TASK STATEMENT: Lines to restate from the data below: from the one containing "AddToWishlist" to the one containing "square surrounded by a mountain of evidence", both included. Give them again exactly, and only them.

GIVEN ENTRIES:
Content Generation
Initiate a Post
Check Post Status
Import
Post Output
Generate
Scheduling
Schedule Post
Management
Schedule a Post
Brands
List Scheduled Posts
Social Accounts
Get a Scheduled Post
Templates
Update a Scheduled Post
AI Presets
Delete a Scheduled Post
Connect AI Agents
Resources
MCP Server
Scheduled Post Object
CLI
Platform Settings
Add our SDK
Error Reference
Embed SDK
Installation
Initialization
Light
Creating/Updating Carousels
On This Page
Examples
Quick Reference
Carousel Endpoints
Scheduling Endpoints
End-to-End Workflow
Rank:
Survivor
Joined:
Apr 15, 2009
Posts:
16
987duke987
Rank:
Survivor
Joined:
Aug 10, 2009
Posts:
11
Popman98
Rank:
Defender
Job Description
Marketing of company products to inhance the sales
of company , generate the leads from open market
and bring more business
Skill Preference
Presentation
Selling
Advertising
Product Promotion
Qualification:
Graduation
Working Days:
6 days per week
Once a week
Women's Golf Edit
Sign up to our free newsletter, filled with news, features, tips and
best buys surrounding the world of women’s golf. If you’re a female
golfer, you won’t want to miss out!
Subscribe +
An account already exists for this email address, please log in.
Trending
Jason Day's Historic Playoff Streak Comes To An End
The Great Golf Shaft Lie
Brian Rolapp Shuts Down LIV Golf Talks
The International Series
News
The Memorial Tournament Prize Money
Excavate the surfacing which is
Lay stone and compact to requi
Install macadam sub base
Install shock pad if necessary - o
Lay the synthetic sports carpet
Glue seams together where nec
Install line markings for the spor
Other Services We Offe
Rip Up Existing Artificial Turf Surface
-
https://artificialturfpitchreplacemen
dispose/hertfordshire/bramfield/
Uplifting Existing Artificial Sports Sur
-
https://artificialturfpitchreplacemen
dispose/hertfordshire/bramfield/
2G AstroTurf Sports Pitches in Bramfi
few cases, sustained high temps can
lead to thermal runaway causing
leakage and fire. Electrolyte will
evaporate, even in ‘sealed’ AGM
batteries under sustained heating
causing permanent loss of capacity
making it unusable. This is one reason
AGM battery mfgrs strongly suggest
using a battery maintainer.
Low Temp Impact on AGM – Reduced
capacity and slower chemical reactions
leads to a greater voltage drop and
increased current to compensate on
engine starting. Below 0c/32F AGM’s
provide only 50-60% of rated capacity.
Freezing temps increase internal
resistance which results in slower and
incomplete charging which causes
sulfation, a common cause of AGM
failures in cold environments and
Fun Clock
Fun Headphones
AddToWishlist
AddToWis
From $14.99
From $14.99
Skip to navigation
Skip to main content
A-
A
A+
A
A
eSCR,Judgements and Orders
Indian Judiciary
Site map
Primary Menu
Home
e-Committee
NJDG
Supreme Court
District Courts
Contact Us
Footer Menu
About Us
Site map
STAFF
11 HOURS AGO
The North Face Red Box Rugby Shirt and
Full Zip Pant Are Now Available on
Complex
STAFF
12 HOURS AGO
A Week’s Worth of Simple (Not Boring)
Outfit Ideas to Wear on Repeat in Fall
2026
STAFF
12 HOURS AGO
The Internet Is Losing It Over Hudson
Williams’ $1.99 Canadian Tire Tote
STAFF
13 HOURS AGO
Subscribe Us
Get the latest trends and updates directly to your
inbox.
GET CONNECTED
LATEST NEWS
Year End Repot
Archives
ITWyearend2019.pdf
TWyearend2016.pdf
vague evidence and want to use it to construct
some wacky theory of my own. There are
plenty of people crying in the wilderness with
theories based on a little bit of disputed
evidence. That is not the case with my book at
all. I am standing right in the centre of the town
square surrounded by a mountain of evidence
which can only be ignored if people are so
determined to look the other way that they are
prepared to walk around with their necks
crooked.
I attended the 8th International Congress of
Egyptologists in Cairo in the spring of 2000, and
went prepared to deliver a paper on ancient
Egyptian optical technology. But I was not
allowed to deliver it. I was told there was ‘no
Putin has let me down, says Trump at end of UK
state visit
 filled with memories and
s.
--
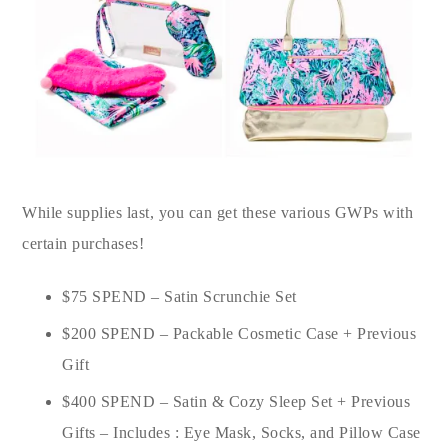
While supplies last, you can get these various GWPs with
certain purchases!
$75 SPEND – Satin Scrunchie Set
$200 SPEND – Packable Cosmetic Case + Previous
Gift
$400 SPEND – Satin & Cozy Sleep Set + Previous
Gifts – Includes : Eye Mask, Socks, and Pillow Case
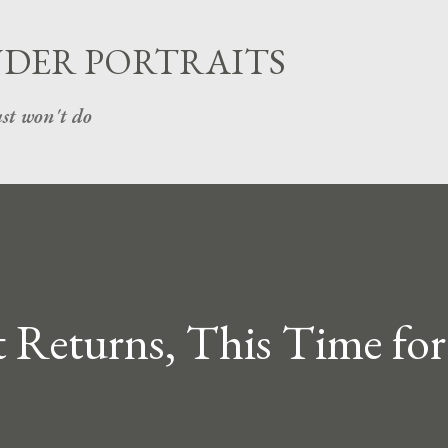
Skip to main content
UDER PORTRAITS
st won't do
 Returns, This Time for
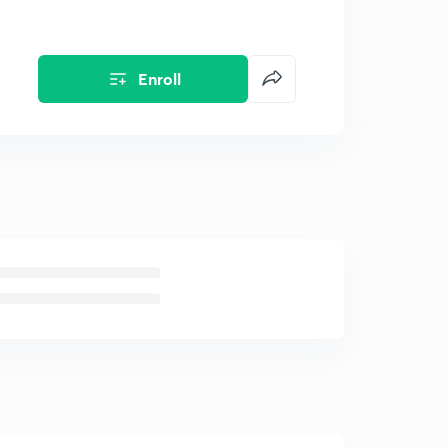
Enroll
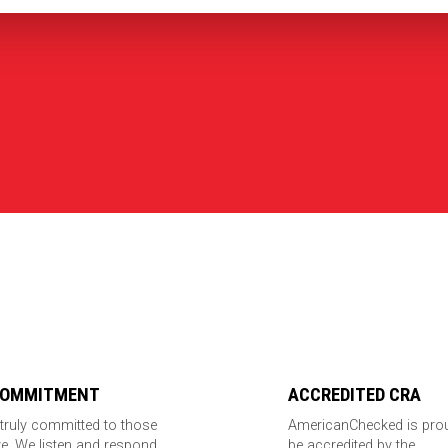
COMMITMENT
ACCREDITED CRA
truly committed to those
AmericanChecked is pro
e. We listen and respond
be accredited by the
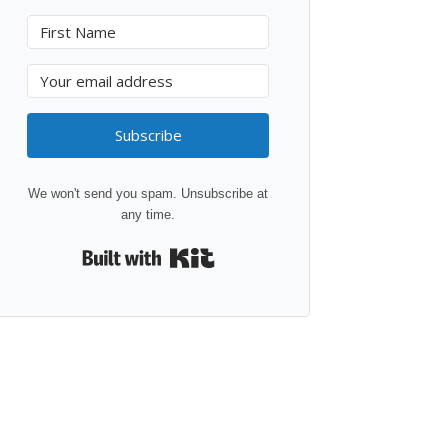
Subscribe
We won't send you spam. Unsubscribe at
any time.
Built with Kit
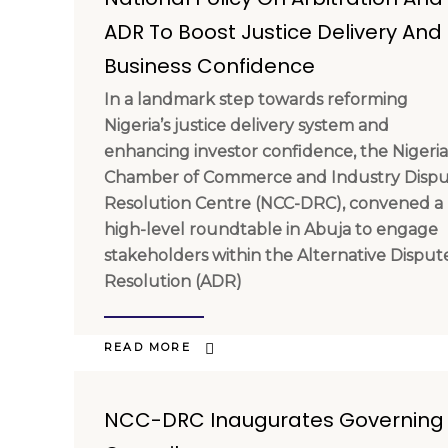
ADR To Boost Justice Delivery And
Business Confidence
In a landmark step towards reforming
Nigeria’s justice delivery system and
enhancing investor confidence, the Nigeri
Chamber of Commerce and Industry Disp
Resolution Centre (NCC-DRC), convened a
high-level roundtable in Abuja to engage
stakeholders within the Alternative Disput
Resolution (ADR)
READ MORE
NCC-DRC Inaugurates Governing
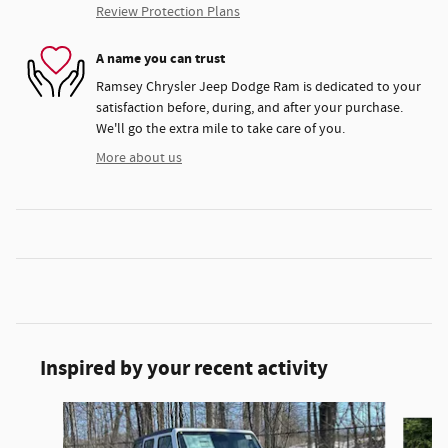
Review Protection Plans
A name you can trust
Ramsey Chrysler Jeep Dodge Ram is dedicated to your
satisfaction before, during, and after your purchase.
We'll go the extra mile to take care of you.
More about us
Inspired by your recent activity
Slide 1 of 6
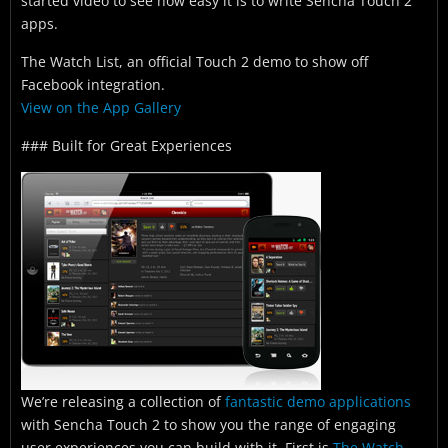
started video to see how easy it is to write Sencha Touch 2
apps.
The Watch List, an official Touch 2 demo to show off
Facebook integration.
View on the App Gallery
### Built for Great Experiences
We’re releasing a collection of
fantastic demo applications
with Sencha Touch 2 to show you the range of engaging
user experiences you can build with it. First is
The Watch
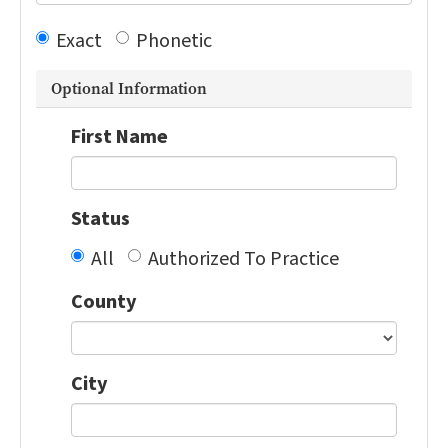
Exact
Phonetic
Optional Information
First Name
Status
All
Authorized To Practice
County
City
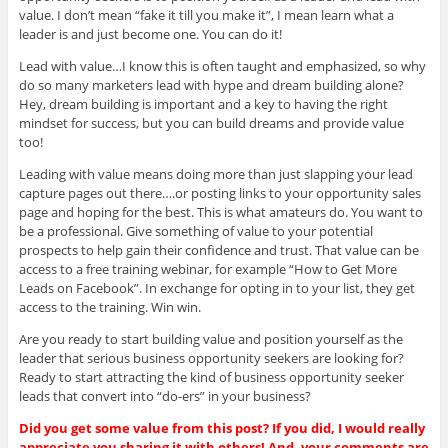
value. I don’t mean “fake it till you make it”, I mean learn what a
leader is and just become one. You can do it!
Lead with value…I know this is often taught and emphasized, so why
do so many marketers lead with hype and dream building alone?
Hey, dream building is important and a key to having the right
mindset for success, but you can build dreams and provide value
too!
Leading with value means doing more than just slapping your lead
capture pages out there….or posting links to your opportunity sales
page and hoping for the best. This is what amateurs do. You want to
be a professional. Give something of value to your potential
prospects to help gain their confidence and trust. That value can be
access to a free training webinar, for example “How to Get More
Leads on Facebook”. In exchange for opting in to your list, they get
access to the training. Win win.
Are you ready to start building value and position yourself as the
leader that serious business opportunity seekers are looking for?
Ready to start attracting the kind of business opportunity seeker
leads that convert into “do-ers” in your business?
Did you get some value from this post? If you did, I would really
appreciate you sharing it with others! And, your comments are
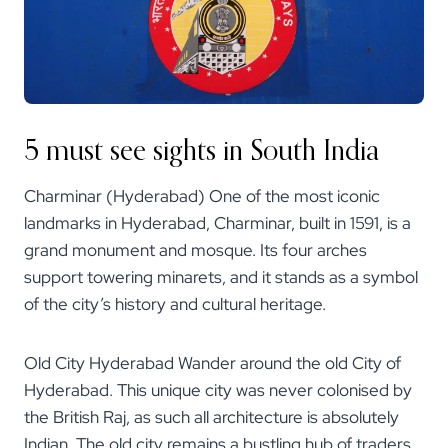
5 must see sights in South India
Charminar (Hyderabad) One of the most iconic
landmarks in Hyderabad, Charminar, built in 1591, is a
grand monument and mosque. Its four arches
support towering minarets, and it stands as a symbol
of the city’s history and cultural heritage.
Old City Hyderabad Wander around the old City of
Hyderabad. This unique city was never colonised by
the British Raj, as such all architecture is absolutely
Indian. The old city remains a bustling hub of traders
--
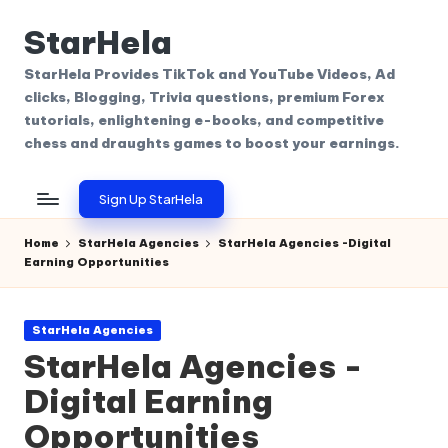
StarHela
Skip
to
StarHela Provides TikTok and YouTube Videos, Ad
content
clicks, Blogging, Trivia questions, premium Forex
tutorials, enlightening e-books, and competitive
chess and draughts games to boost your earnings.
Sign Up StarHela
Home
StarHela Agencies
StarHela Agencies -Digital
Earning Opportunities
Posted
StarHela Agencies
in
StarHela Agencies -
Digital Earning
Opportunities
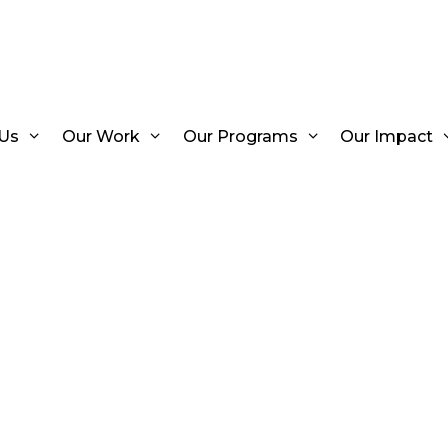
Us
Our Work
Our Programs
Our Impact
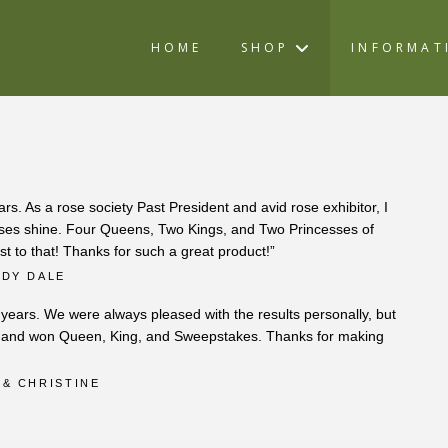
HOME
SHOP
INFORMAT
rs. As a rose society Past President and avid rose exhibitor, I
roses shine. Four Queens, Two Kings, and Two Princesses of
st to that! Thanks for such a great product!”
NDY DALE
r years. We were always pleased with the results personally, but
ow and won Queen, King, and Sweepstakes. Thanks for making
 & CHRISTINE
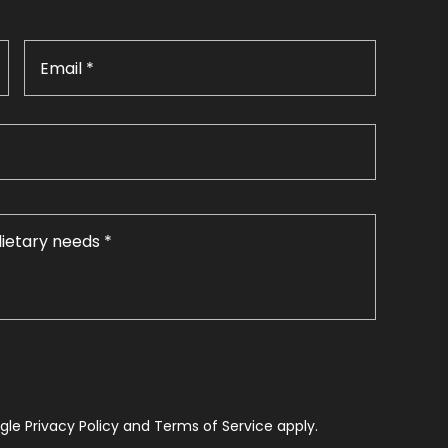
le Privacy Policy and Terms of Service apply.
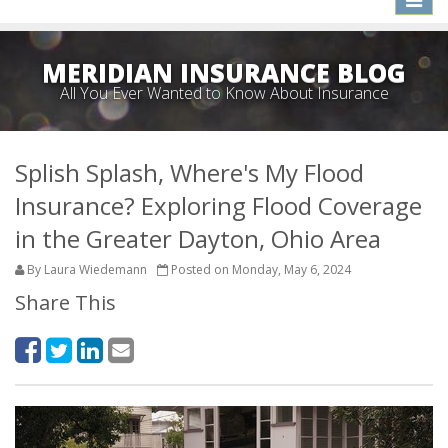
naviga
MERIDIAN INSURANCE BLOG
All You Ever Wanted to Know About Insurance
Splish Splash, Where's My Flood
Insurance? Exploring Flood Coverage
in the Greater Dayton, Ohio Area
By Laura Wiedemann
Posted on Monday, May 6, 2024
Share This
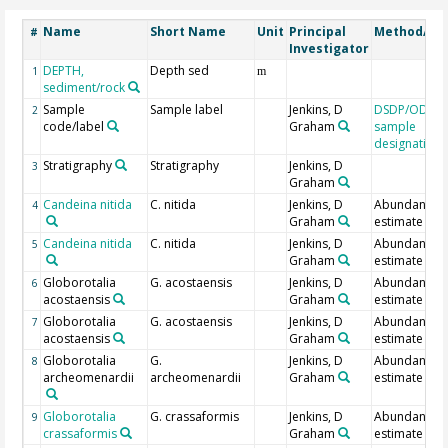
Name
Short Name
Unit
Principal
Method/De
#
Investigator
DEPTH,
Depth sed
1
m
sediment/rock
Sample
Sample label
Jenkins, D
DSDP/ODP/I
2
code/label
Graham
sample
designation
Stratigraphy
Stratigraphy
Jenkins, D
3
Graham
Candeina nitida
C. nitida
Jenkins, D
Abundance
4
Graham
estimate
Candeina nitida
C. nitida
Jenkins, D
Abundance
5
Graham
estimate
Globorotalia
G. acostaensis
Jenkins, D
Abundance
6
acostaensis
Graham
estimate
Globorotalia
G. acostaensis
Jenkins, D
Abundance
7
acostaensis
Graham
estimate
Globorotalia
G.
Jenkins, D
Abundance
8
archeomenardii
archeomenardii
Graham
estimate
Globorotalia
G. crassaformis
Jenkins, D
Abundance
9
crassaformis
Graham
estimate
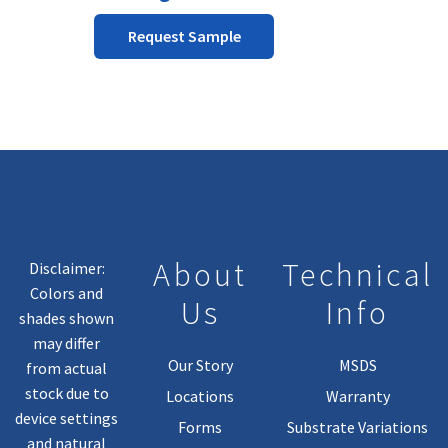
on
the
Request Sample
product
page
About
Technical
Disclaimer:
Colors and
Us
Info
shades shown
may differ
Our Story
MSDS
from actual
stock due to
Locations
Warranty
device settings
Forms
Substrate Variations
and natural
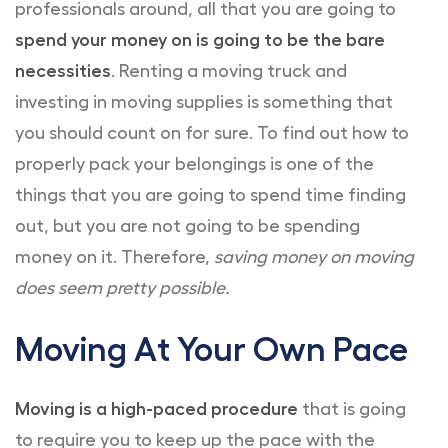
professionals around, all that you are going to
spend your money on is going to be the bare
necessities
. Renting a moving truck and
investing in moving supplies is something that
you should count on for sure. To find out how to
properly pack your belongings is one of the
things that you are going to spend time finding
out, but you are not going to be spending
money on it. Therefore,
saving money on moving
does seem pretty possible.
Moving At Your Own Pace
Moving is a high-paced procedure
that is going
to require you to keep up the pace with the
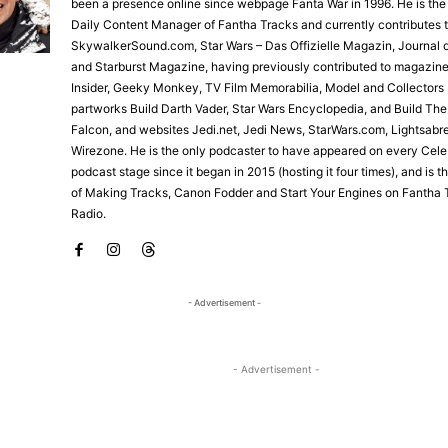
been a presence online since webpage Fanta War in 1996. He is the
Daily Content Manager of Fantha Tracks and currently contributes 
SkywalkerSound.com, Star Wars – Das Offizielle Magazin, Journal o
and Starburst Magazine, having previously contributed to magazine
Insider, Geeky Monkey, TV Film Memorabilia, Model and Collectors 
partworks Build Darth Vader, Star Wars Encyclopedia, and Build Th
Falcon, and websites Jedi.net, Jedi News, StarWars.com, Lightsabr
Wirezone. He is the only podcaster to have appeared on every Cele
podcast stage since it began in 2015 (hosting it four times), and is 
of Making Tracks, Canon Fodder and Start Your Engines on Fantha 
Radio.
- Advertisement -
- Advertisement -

TASK RESPONSE:
AddToWishlist
AddToWis
From $14.99
From $14.99
Skip to navigation
Skip to main content
A-
A
A+
A
A
eSCR,Judgements and Orders
Indian Judiciary
Site map
Primary Menu
Home
e-Committee
NJDG
Supreme Court
District Courts
Contact Us
Footer Menu
About Us
Site map
STAFF
11 HOURS AGO
The North Face Red Box Rugby Shirt and
Full Zip Pant Are Now Available on
Complex
STAFF
12 HOURS AGO
A Week’s Worth of Simple (Not Boring)
Outfit Ideas to Wear on Repeat in Fall
2026
STAFF
12 HOURS AGO
The Internet Is Losing It Over Hudson
Williams’ $1.99 Canadian Tire Tote
STAFF
13 HOURS AGO
Subscribe Us
Get the latest trends and updates directly to your
inbox.
GET CONNECTED
LATEST NEWS
Year End Repot
Archives
ITWyearend2019.pdf
TWyearend2016.pdf
vague evidence and want to use it to construct
some wacky theory of my own. There are
plenty of people crying in the wilderness with
theories based on a little bit of disputed
evidence. That is not the case with my book at
all. I am standing right in the centre of the town
square surrounded by a mountain of evidence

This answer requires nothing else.